Incremental scans for large tables
Goal
Scan only the rows that have changed since the last run, rather than re-scanning billions of rows every night. This is the only practical way to keep daily quality checks running on large warehouses.
Permissions
| Step | Endpoint | Role | Team permission |
|---|---|---|---|
| Run scan | POST /api/operations/run |
Member |
Editor on the datastore's team |
| Check the container's incremental field config | GET /api/containers/{id} |
Member |
Reporter |
Prerequisites
- The container has an incremental field configured. This is a column with monotonically increasing values (a timestamp like
updated_at, or a batch number / sequence ID). Configure it from the web app under the container's settings, or via API. - The data is actually monotonic on that column. If rows can be updated in place after their initial timestamp, incremental scans will miss those updates.
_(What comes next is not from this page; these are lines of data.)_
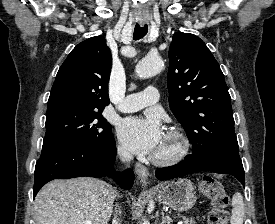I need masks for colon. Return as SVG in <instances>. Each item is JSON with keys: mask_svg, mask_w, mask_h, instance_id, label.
Wrapping results in <instances>:
<instances>
[{"mask_svg": "<svg viewBox=\"0 0 275 224\" xmlns=\"http://www.w3.org/2000/svg\"><path fill=\"white\" fill-rule=\"evenodd\" d=\"M200 192L208 197L213 204L208 214V224H227L229 196L223 185L213 177L206 176L199 183Z\"/></svg>", "mask_w": 275, "mask_h": 224, "instance_id": "colon-1", "label": "colon"}]
</instances>
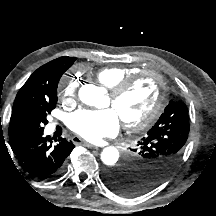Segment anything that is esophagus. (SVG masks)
I'll use <instances>...</instances> for the list:
<instances>
[{"mask_svg":"<svg viewBox=\"0 0 216 216\" xmlns=\"http://www.w3.org/2000/svg\"><path fill=\"white\" fill-rule=\"evenodd\" d=\"M72 141H73V143H75V144H82V145L87 146V147H90V148H97V146H95V145H93V144H91V143L85 141L84 139H82V138L79 137V136H74V137L72 138Z\"/></svg>","mask_w":216,"mask_h":216,"instance_id":"obj_1","label":"esophagus"}]
</instances>
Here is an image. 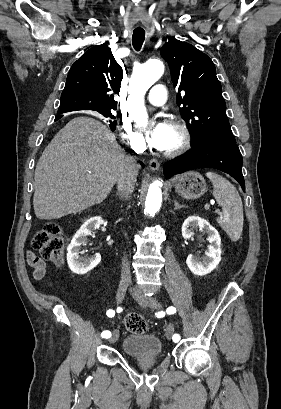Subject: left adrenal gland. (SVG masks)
I'll use <instances>...</instances> for the list:
<instances>
[{"label": "left adrenal gland", "instance_id": "1", "mask_svg": "<svg viewBox=\"0 0 281 409\" xmlns=\"http://www.w3.org/2000/svg\"><path fill=\"white\" fill-rule=\"evenodd\" d=\"M174 202V211H177V209H182V207H184V205H179V202H177V200H173Z\"/></svg>", "mask_w": 281, "mask_h": 409}]
</instances>
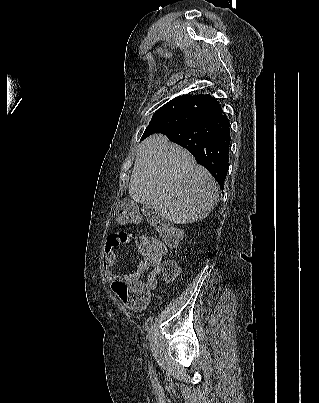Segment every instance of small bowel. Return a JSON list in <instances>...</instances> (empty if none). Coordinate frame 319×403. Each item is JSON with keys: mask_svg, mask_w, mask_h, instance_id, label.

No incremental field, no incremental scan
--incremental requires a configured incremental field. Without one the scan refuses to start with a clear error.
CLI workflow
graph LR
Last[Last successful scan] --> Mark[Mark high-water value]
Mark --> Scan[scan --incremental --greater-than-time]
Scan --> Anom[New anomalies for new rows only]
By timestamp column
qualytics operations scan \
--datastore-id 42 \
--incremental \
--greater-than-time "2026-05-07T00:00:00"
By batch / sequence number
Wired into a daily script
Track the high-water mark in a file, advance it after each successful scan:
#!/usr/bin/env bash
set -euo pipefail
WATERMARK_FILE=~/.qualytics/orders-watermark
LAST=$(cat "$WATERMARK_FILE" 2>/dev/null || echo "1970-01-01T00:00:00")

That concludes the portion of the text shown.